Here are records with pictures in them. Copy all of them exactly and leave the pictures out.

• _DATA SECTION_
******************************

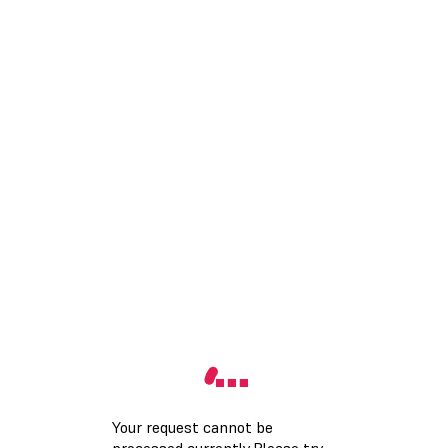
Your request cannot be
processed currently.Please try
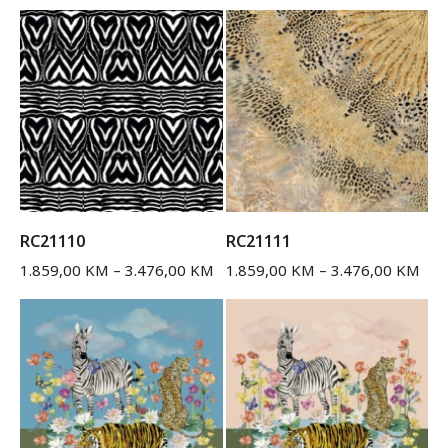
RC21110
RC21111
1.859,00
KM
–
3.476,00
KM
1.859,00
KM
–
3.476,00
KM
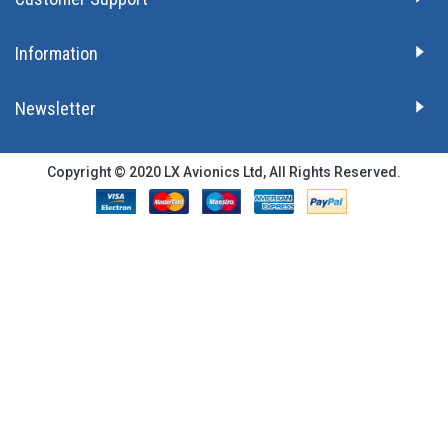
Information
Newsletter
Copyright © 2020 LX Avionics Ltd, All Rights Reserved.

******************************

• _EXPECTED OUTPUT_
Your request cannot be
processed currently.Please try
RC21110
RC21111
1.859,00
KM
–
3.476,00
KM
1.859,00
KM
–
3.476,00
KM
Information
Newsletter
Copyright © 2020 LX Avionics Ltd, All Rights Reserved.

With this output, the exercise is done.